- Country: South Sudan
- State: Central Equatoria

Government
- • Commissioner: Joseph Mawa Ukuba

Area
- • Total: 1,304 km^{2} (503 sq mi)

Population (2017)
- • Total: 148,023
- • Density: 113.5/km^{2} (294.0/sq mi)
- Time zone: UTC+2 (CAT)

= Morobo County =

Morobo is one of the six counties in Central Equatoria state, South Sudan. Morobo County borders Uganda and Congo. The county is mainly occupied by Kakwa speaking people, Keliko and Lugbara. The people in Morobo are local farmers working for food. Morobo is part of the green belt and also acts as a breadbasket for Yei and Juba.
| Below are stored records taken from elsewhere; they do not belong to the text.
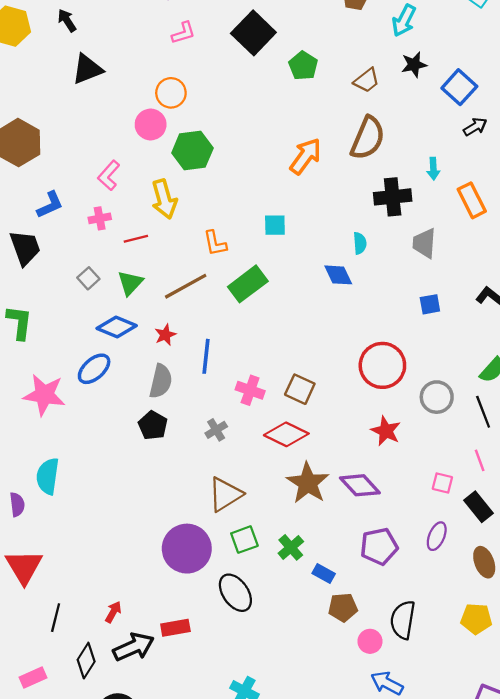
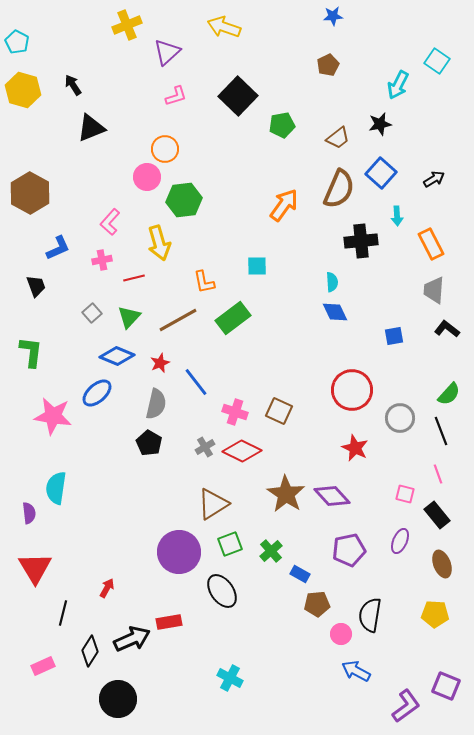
cyan arrow: (404, 20) -> (398, 85), moved
green pentagon: (303, 66) -> (282, 125), turned 30
blue square: (459, 87) -> (381, 173), moved
gray trapezoid: (424, 243) -> (434, 290), moved
black trapezoid: (25, 248) -> (36, 286), size x0.7
blue diamond: (338, 275) -> (335, 312), moved
blue line: (206, 356) -> (196, 382), turned -44
red diamond: (286, 434) -> (242, 451), moved
red arrow: (113, 612) -> (107, 588), moved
There has been sporadic violence in Morobo County since the establishment of South Sudan at the end of the Second Sudanese Civil War. The UN is working with locals to address these issues.

Joseph Mawa is the current commissioner of Morobo County.

== Demography ==

The Demographics of Morobo County
| 2008 Census population | 103,603 |
| 2020 Population projection | 104,106 |
| Major ethnic groups | Kakwa, Keliko, Lugbara |
| Languages | Kakwa, Kaliko, Lugbara |
| Displacement Figures: IDPs | 2,495 |
| Bordering Counties | Lainya, Yei, Kajo-Keji |
| Nearby Countries | Uganda and Democratic Republic of Congo |
| Displacement Figures: returnees | 7,564 |

== list of payams in morobo county ==

- Kimba payam
- Panyume payam
- Lujule payam

- Wudab payam

== Economy and livelihood ==
Morobo County is located in the state of Central Equatoria. It is bounded to the north-west by Yei County, to the north-east by Lainya County, to the south-east by Uganda, and to the south-west by the Democratic Republic of the Congo.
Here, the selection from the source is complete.